Required action. Could you filter the data below down to the lines that hold the word "group"?

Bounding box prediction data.
━━━━━━
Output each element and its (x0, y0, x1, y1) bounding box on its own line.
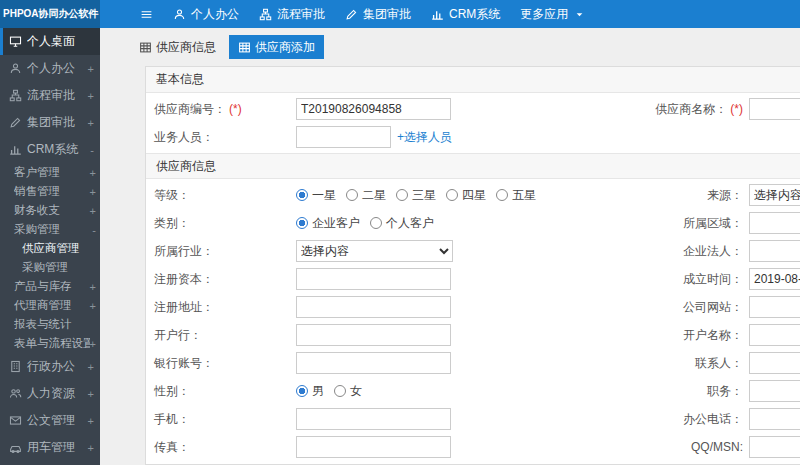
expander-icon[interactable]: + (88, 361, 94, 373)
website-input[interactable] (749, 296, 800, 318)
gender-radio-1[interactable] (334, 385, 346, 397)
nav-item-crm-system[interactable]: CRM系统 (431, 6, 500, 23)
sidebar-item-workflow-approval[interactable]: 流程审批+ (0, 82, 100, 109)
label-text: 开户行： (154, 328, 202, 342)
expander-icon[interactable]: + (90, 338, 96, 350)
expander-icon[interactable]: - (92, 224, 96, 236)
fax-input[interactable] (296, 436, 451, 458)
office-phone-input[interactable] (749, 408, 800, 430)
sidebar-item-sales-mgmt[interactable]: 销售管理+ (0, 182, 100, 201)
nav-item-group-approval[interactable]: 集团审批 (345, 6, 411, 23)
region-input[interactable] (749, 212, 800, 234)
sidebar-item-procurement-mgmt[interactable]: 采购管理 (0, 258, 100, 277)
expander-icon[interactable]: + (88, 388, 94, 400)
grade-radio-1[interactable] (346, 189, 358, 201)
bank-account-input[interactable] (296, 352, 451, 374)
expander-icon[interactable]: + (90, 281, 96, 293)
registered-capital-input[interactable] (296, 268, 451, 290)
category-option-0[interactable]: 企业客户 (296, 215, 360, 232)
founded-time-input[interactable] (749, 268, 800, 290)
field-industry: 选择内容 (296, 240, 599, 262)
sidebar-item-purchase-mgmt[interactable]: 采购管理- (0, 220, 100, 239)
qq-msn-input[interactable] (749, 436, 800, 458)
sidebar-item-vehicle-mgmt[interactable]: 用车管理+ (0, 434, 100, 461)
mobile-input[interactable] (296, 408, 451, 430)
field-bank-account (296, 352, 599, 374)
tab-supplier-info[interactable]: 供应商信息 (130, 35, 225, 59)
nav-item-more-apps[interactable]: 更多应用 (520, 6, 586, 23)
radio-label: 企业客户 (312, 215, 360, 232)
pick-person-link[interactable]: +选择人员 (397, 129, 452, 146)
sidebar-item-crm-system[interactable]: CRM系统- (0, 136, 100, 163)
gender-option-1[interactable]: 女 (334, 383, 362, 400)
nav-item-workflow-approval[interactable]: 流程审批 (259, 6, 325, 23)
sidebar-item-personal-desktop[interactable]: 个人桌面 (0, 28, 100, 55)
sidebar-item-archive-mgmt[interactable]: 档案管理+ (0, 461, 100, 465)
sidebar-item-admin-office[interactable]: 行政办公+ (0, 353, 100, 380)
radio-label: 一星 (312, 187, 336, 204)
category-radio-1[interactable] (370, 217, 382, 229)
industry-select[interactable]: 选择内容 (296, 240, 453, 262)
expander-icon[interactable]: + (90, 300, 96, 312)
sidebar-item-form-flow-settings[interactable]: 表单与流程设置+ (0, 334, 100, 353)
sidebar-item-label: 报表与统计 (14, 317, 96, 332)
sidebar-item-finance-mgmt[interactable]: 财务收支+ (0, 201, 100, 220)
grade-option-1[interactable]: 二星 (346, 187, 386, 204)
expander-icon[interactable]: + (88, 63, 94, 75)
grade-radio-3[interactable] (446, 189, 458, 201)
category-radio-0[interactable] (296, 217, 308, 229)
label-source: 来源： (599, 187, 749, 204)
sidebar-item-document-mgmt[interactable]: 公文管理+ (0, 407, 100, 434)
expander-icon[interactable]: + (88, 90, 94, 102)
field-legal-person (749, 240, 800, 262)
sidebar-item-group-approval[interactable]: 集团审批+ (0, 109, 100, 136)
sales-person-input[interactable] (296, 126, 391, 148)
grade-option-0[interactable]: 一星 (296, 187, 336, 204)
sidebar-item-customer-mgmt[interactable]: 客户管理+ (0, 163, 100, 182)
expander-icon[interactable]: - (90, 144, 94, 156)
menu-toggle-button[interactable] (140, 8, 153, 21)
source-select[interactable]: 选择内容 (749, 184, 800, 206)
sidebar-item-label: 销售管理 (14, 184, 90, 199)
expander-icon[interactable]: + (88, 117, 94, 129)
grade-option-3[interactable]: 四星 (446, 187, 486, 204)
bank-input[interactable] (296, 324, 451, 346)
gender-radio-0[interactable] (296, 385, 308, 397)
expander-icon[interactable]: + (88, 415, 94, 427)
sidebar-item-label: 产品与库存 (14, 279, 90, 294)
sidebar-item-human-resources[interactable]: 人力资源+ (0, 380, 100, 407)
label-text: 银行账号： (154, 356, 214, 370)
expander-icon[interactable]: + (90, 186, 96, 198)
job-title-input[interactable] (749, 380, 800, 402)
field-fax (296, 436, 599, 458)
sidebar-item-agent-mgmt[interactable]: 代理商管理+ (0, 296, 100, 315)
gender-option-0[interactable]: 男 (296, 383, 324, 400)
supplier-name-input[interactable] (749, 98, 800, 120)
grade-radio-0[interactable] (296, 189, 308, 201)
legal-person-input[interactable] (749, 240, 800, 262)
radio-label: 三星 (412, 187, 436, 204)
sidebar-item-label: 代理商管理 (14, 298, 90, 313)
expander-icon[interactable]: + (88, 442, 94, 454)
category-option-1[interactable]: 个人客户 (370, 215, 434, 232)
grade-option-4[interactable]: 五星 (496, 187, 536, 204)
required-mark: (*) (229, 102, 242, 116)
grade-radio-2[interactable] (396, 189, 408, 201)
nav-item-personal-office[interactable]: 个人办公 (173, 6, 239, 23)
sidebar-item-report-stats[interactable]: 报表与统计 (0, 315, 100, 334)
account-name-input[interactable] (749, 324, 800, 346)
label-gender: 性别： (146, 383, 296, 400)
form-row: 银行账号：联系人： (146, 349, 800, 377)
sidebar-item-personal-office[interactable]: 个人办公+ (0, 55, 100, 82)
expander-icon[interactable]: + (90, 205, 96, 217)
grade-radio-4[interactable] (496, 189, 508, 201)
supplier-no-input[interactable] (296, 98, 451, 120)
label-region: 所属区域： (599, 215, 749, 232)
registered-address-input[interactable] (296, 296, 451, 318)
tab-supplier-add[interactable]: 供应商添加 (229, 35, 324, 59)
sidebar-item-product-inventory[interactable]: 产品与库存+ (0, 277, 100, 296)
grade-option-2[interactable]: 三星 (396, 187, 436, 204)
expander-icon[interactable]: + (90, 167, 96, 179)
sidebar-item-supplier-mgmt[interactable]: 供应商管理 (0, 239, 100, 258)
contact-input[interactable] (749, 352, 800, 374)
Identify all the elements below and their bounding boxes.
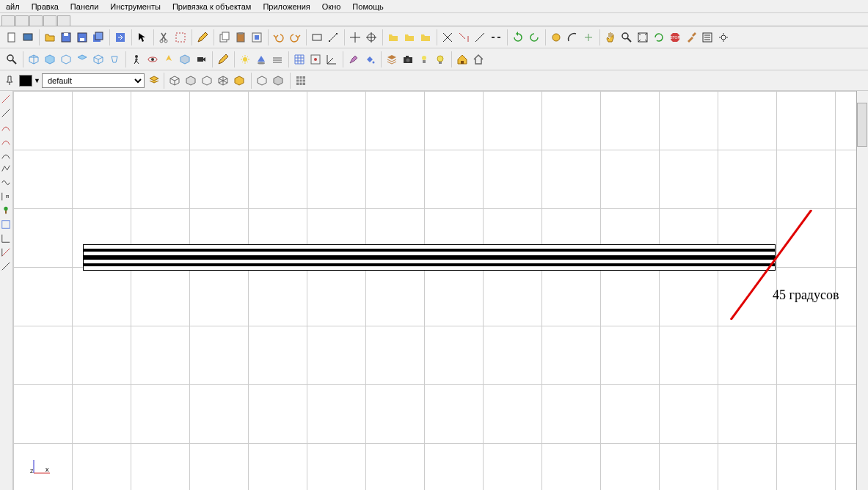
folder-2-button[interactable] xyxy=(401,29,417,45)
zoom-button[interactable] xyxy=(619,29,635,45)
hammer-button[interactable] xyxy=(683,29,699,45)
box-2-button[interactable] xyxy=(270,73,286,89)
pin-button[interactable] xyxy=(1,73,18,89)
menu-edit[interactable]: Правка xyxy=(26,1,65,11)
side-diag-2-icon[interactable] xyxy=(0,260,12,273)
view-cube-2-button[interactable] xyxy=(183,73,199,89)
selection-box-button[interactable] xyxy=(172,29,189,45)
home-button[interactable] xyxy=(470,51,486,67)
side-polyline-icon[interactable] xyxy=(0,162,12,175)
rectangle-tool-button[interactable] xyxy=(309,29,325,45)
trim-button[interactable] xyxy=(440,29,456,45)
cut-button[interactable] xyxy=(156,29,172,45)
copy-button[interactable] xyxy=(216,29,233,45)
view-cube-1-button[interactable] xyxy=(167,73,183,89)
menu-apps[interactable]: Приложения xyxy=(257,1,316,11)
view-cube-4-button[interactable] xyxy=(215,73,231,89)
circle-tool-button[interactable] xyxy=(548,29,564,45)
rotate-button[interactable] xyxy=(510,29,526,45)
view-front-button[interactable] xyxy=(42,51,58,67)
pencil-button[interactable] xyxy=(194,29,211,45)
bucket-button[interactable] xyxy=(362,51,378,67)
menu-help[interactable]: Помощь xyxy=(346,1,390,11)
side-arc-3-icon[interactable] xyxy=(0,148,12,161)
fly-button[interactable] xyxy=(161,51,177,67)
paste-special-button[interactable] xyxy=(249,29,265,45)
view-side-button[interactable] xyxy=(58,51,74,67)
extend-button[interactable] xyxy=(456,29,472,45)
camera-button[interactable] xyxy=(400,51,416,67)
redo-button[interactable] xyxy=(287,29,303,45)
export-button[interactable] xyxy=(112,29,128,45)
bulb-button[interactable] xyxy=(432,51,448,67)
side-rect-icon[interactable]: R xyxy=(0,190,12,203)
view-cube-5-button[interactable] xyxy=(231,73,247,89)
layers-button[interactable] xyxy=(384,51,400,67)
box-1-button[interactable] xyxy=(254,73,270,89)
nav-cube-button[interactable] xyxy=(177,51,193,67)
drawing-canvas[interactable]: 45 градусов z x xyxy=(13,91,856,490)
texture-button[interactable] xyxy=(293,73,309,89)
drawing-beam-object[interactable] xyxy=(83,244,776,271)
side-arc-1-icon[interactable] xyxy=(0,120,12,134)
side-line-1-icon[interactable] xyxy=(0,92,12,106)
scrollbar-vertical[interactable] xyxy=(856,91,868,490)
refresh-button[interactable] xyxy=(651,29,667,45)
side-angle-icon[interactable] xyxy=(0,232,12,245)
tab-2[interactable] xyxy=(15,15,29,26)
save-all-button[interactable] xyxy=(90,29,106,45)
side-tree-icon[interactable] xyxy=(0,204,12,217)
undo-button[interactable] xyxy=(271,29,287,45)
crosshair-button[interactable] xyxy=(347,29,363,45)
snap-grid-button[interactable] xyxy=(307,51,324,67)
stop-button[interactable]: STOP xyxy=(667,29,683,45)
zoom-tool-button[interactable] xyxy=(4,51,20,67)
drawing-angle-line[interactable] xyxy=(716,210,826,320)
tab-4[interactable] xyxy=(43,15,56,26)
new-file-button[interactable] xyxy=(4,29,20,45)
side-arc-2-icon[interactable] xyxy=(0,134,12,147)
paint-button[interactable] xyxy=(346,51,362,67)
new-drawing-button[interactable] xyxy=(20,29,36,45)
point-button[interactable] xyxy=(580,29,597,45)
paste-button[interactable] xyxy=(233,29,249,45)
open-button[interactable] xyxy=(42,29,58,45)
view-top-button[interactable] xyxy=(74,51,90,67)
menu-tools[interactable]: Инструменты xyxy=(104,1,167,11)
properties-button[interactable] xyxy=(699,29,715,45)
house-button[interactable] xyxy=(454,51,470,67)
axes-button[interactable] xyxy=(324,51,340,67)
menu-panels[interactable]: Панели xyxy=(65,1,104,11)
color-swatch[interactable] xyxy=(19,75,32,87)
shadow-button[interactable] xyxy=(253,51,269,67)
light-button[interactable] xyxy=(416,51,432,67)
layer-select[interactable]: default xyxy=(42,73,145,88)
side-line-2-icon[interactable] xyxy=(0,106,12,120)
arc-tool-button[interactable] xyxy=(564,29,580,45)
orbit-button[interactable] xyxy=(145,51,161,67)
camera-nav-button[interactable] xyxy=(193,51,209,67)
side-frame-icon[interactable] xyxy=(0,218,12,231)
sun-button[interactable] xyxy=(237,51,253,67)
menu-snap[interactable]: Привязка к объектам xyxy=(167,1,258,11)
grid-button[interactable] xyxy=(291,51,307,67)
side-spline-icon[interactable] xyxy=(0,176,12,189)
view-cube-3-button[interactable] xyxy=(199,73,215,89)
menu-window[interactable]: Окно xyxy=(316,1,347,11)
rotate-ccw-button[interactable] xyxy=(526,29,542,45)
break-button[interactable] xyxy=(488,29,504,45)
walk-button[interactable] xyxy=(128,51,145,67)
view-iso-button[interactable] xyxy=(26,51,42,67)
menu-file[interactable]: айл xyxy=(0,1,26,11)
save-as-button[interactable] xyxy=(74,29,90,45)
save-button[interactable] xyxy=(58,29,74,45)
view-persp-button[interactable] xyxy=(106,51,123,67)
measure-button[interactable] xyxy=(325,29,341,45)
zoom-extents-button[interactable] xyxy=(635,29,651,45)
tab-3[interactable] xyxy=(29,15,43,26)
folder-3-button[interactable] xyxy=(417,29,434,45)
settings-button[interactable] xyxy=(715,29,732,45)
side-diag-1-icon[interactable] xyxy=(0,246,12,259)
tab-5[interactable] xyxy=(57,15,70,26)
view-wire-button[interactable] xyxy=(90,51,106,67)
━━━━━━
Solution.
nav-item-group-approval[interactable]: 集团审批 (345, 6, 411, 23)
sidebar-item-group-approval[interactable]: 集团审批+ (0, 109, 100, 136)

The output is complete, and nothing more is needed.